A couple hours later, I sat in Mr. Jamison's office. It was immaculate—everything in its place, even his perfect crew cut. On his wall was a poster for something called “the Matrix.” It wasn't a movie poster. It showed the different levels of discipline here at the school.

He leaned back in his chair; he was going to tell me a story. “When I came here three years ago, this school was a nightmare. In fact, it was the worst school in the city.” He pointed to a framed newspaper clipping on the wall that said so. “The building was falling apart too—bad lighting and plumbing, overcrowded classrooms, and the bathrooms—they were a noman's-land. Kids were getting bladder infections because they refused go in there for fear of getting jumped.” He leaned forward and smacked a fly that happened to have landed on his desk. “That was before I was brought in.” He picked up the dead fly and dropped it in the trash, then cleaned his hands with hand sanitizer. “I'm what you might call the
bad cop
—though Principal Evans doesn't like the idea of having cops stationed here.”


Are
you a cop?” I asked.

He trained one eye on me while the other seemed to wander away. “I'm a specialist. The Discipline Specialist. And hopefully, this'll be the last conversation we'll have. If you find yourself sitting in this chair again, it'll mean you are one step away from being sent to one of the alternative schools.”

I figured
alternative
did not mean groovy liberal arts school.

He was looking over my records from Little Rock. He noticed my grades had dropped a lot in the last two years, so I decided to cut him off. “My parents are getting divorced,” I said, hoping it would explain everything.

He grunted. “This school is filled with single-parent kids,” he said, making clear that was not an excuse. His one eye zeroed in on me. “So what's your story then?”

“Um...”

He was checking out my red hair. “You'll stand out here, but I'm guessing you already figured that one out. If you get bullied, you can see Alice Lee, next door. She's the art teacher, but because we cut so much of the art programs, she's now also the Safe Haven coordinator. She's the good cop. You get picked on, you see her.”

He stood up suddenly, his fists leaning on the table. “But if you act out or get into fights with the other girls, you'll be mine. You act up in this neighborhood, I'll find you. You break the law outside of that, you'll
wish
you had me to deal with. Consider yourself warned,” he said.

I nodded.
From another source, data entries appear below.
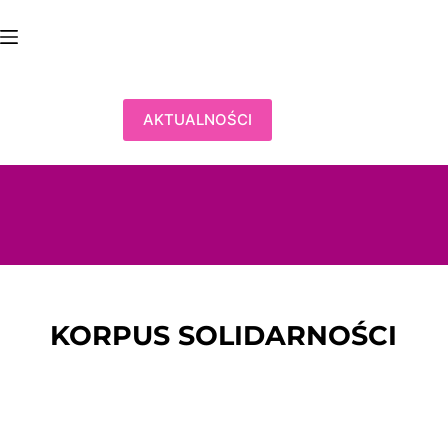
Przejdź
do
treści
AKTUALNOŚCI
KORPUS SOLIDARNOŚCI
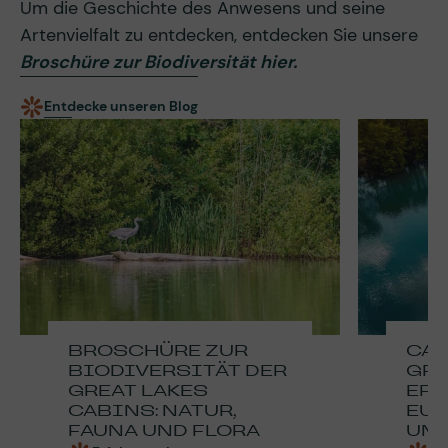
Um die Geschichte des Anwesens und seine
Artenvielfalt zu entdecken, entdecken Sie unsere
Broschüre zur Biodiversität hier.
Entdecke unseren Blog
BROSCHÜRE ZUR
CAB
BIODIVERSITÄT DER
GRA
GREAT LAKES
ERH
CABINS: NATUR,
EU
FAUNA UND FLORA
UM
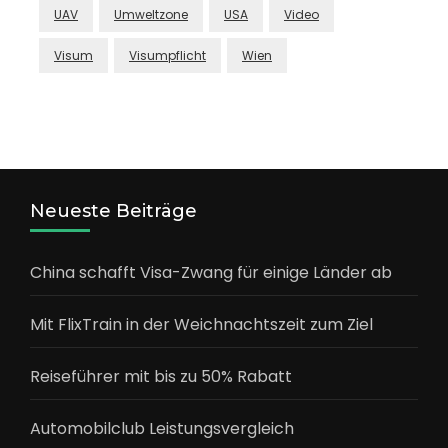
UAV
Umweltzone
USA
Video
Visum
Visumpflicht
Wien
Neueste Beiträge
China schafft Visa-Zwang für einige Länder ab
Mit FlixTrain in der Weichnachtszeit zum Ziel
Reiseführer mit bis zu 50% Rabatt
Automobilclub Leistungsvergleich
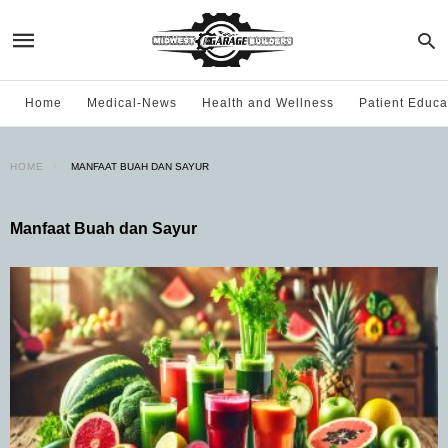
Home
Medical-News
Health and Wellness
Patient Educa
HOME
MANFAAT BUAH DAN SAYUR
Manfaat Buah dan Sayur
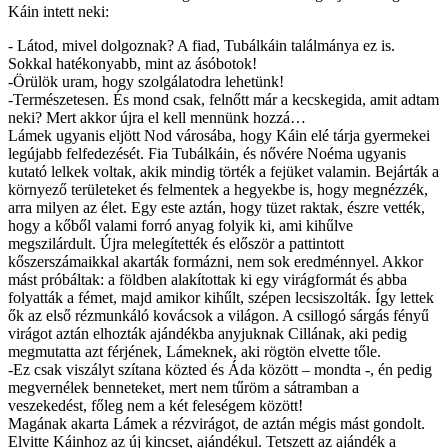
Káin intett neki:
- Látod, mivel dolgoznak? A fiad, Tubálkáin találmánya ez is.
Sokkal hatékonyabb, mint az ásóbotok!
-Örülök uram, hogy szolgálatodra lehetünk!
-Természetesen. És mond csak, felnőtt már a kecskegida, amit adtam
neki? Mert akkor újra el kell mennünk hozzá…
Lámek ugyanis eljött Nod városába, hogy Káin elé tárja gyermekei
legújabb felfedezését. Fia Tubálkáin, és nővére Noéma ugyanis
kutató lelkek voltak, akik mindig törték a fejüket valamin. Bejárták a
környező területeket és felmentek a hegyekbe is, hogy megnézzék,
arra milyen az élet. Egy este aztán, hogy tüzet raktak, észre vették,
hogy a kőből valami forró anyag folyik ki, ami kihűlve
megszilárdult. Újra melegítették és először a pattintott
kőszerszámaikkal akarták formázni, nem sok eredménnyel. Akkor
mást próbáltak: a földben alakítottak ki egy virágformát és abba
folyatták a fémet, majd amikor kihűlt, szépen lecsiszolták. Így lettek
ők az első rézmunkáló kovácsok a világon. A csillogó sárgás fényű
virágot aztán elhozták ajándékba anyjuknak Cillának, aki pedig
megmutatta azt férjének, Lámeknek, aki rögtön elvette tőle.
-Ez csak viszályt szítana közted és Áda között – mondta -, én pedig
megvernélek benneteket, mert nem tűröm a sátramban a
veszekedést, főleg nem a két feleségem között!
Magának akarta Lámek a rézvirágot, de aztán mégis mást gondolt.
Elvitte Káinhoz az új kincset, ajándékul. Tetszett az ajándék a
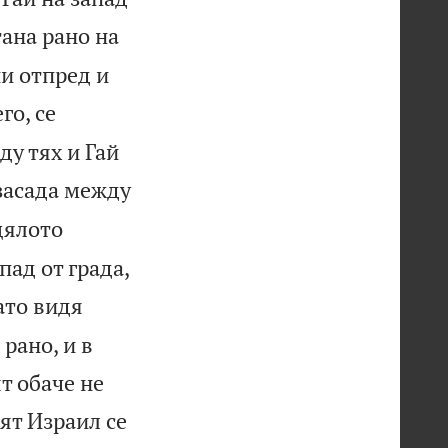
тана рано на
ни отпред и
го, се
ду тях и Гай
 засада между
цялото
пад от града,
ато видя
 рано, и в
т обаче не
ят Израил се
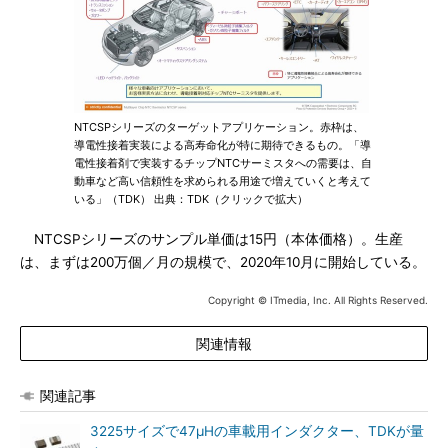
NTCSPシリーズのターゲットアプリケーション。赤枠は、
導電性接着実装による高寿命化が特に期待できるもの。「導
電性接着剤で実装するチップNTCサーミスタへの需要は、自
動車など高い信頼性を求められる用途で増えていくと考えて
いる」（TDK） 出典：TDK（クリックで拡大）
NTCSPシリーズのサンプル単価は15円（本体価格）。生産
は、まずは200万個／月の規模で、2020年10月に開始している。
Copyright © ITmedia, Inc. All Rights Reserved.
関連情報
関連記事
3225サイズで47μHの車載用インダクター、TDKが量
I already didn't want to see him again.

We had art once a week. That was the first time I met Mrs. Lee. She was always on the move, her long graying hair floating behind her, her big round glasses making her eyes appear like an owl's—bright and laser-focused. But she was no school marm. There was an edge to her. She wore funky self-painted T-shirts with eyes or ears and sometimes mouths on them. She was all about the senses.

She already had her class divided into groups. I quickly found myself standing alone. Three white kids huddled in one corner around their art supplies. I walked over, but they closed ranks and made sure to ignore me. The black kids made up the rest of the groups and I knew I wasn't joining them.

That one black girl from my homeroom, Destiny Jones, had untied her hair and it kind of frizzed out. I couldn't help but gawk. She gave me all kinds of attitude just because I was looking at her. “You got something to say?”

“No.”

“Well maybe you should take a picture. It'll last longer.”

They busted up like that was the first time someone ever said that. I felt I needed to say something back, so I chose “Why don't you?” as my official awesome comeback.

She gave me the stink eye and when Mrs. Lee wasn't looking, pulled out her phone and snapped a picture of me. “That's going on my Facebook page,” she said all snarky, posting it right there. “There's a red giant in my class . . .” she said as she typed.

I looked to Mrs. Lee, who finally caught on and followed my eyes back to Destiny and her phone. “You know the rules: no phones in class. Give it.”

She confiscated the phone and took it back to her desk.

Destiny shook her head at me. “You are so dead.”